[seqfan] Is 2^(2^5)+1 + 2^n composite for every n?

[Tomasz Ordowski]

Dear number enthusiasts!

If the dual Sierpinski conjecture is true,
then 78557 is the smallest Sierpinski number.
Cf. A033919 and A067760 (see last comment).*

Let's go ahead and define odd numbers k > 1 such that
both k+2^n and k*2^n+1 are composite for every n < k.
This is a subsequence of A033919. I found the first term,
namely 7013. Finding the next one will be difficult. Try it.
The keywords "hard" and "more" are appropriate here!
Of course, all (provable) Sierpinski numbers (A076336)
are in this sequence, by the dual Sierpinski conjecture.

There are odd numbers k > 1 such that
both |k+-2^n| and both k*2^n+-1 are composite
for every natural n with 2^n < k. See A256163.
7913, 8923, 24943, 34009, 35437, 42533, ...
Also, "... for every n < k.", hard, but less than
the Brier numbers A076335 (a subsequence).

On the other hand...
Let us define the numbers m > 1 such that
2^m+1 + 2^n is composite for every natural n < m.
I found: 3, 8, 25, 32, ... The number 2^32+1 is noteworthy!
F(5) = 2^(2^5)+1 is the smallest composite Fermat number.
F(5) = 641*6700417 (the prime 641 is my house number).
The Fermat number F(5) is not a dual Sierpinski number,
because F(5)*2^m+1 is prime for m = 63 (find more).
Is there a number n such that F(5)+2^n is prime?
By the dual Sierpinski conjecture, it must exist.
If it exists, then n > 2^16. If not, then what?!
(*) Is F(5) a further term of A033919 ?
The keyword "more" is missing there.

Let's define the following two sequences to see this in general.
Let a(n) be the smallest k such that F(n)*2^k+1 is prime. We have:
a(0) = 1, a(1) = 1, a(2) = 3, a(3) = 279, a(4) = 287, a(5) = 63, a(6) =
225.
Let b(n) be the smallest k such that F(n)+2^k is prime.** We have:
b(0) = 1, b(1) = 1, b(2) = 1, b(3) = 9, b(4) = 1, b(5) = ? , b(6) = 2241.
Conjecture: if n > 6, then both a(n) and b(n) do not exist.
If so, then for n > 6, F(n) is a dual Sierpinski number.
The case F(5) was considered earlier.
Continued (for those interested) in PS.

Any comments are welcome!

Best,

Thomas
____________________________
(*) https://oeis.org/A033919 (more)
and https://oeis.org/A067760 (zeros).
See https://oeis.org/A076336 (provable Sierpinski numbers)
and https://oeis.org/A101036 (Riesel number with covering).
See also https://oeis.org/A076335 (sample Brier numbers).
____________________________
Post Scriptum (for those interested).
*****************
Note that 2^(2^5)-1 = 3*5*17*257*65537.
Is {3, 5, 17, 257, 65537} a covering set for F(5)+2^n?
If such a covering set exists at all, this one is incomplete.

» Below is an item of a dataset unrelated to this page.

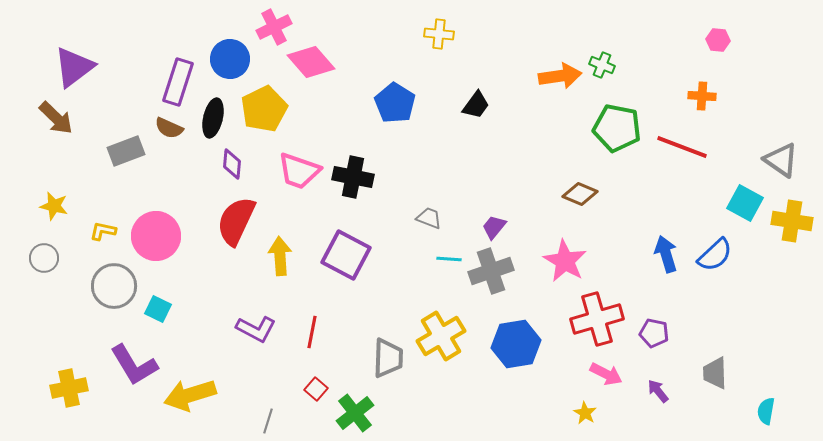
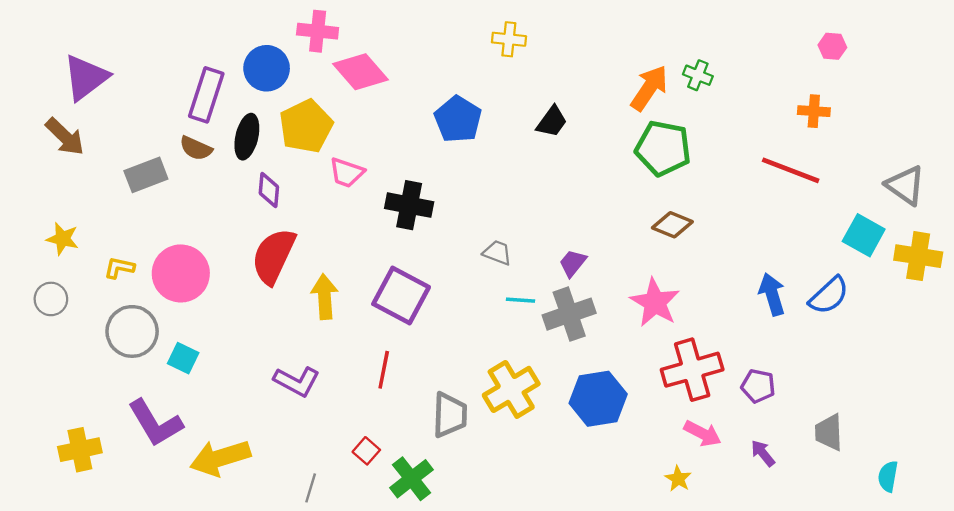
pink cross: (274, 27) -> (318, 31), turned 32
orange arrow: (560, 76) -> (649, 88), turned -48
green pentagon: (617, 128) -> (663, 148), moved
pink trapezoid: (299, 171) -> (347, 173), moved, size x0.7
red line: (312, 332) -> (384, 370), moved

F(5)^4 = (2^32+1)^4 is not a dual Sierpinski number,
because F(5)^4*2^n+1 is prime for n = 924, 1308, ...
Is F(5)^4+2^n composite for every natural n?

I noticed that (2^31-1)(2^32+1) is a de Polignac number.
Is M(M(5))F(5) = (2^31-1)(2^32+1) a dual Riesel number?

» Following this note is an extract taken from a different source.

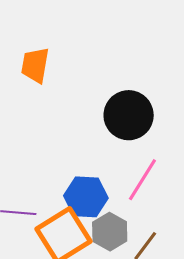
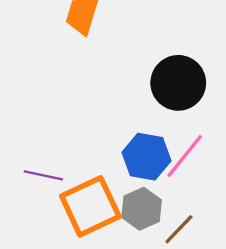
blue hexagon: (86, 197) -> (146, 157), moved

(**) 2^(2^5)-1 - 2^n is prime for n = 2, 4, 6, 23, 24, 25, 29, and 31.
These primes are not de Polignac numbers only for n = 23 and 24,
which is consistent with the assumption a <> b of Crocker's theorem:
if m > 2 and a <> b, then all positive 2^(2^m)-1 - 2^a - 2^b are not prime.
Cf. https://oeis.org/history/view?seq=A232565&v=35 (see my comment).
Positive 2^(2^2)-1 - 2^n is prime and 2^(2^2)-1 + 2^n is prime for n < 7.
Also, 2^(2^2)-1 + 2^(2^n) is prime for n < 6.  Abundance of primes!

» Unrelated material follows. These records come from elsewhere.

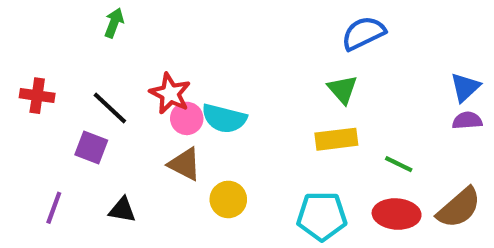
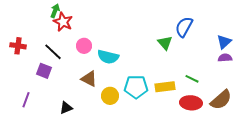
blue semicircle: (363, 33) -> (184, 27), moved, turned -35
red star: (170, 93) -> (63, 22), moved
pink circle: (187, 118) -> (84, 46), moved
yellow rectangle: (336, 139) -> (165, 87), moved
black triangle: (122, 210) -> (66, 108), moved, turned -32
cyan pentagon: (322, 216) -> (136, 87), moved

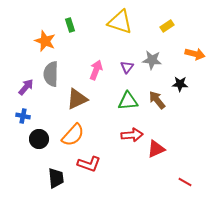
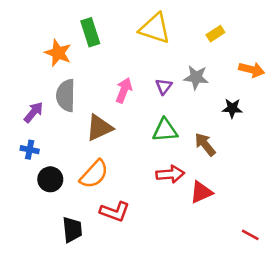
green rectangle: (70, 25) -> (90, 32), size x1.5
brown arrow: (157, 100) -> (205, 144), moved
red line: (185, 182) -> (250, 235), moved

The number 2^(2^5)-1 + 2^n is prime for n = 4, 12, 16, 18, 24, 34, 51, ...
It seems that if such an n < 34, then 2^(2^5)-1 + 2^n + 2^m are composite.
In addition, if n > 4, then 2^(2^n)-1 + 2^n + 2^m are composite for every
m.

Thanks for your attention and please provide counterexamples!